- Task to complete
Find the line with "INPUT-CASE, FG" in the entries below, then reproduce it and every line after it down to and including the line with "ENVIRONMENT", exactly.

- Entries taken from a collection
------------------------------

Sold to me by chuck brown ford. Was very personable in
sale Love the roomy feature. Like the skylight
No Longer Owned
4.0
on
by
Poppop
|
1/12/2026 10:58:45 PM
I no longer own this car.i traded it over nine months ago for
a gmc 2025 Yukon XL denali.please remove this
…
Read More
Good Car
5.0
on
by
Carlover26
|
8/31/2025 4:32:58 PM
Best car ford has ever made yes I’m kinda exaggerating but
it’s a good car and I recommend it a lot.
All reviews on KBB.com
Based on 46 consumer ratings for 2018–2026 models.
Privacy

------------------------------

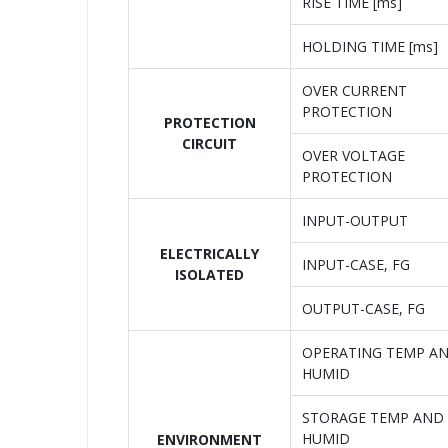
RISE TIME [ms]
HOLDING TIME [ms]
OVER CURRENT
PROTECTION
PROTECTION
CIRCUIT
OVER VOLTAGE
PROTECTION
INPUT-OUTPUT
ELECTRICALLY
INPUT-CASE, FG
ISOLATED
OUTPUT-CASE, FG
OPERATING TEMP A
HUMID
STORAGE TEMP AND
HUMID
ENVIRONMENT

------------------------------

- Result for this exercise
INPUT-CASE, FG
ISOLATED
OUTPUT-CASE, FG
OPERATING TEMP A
HUMID
STORAGE TEMP AND
HUMID
ENVIRONMENT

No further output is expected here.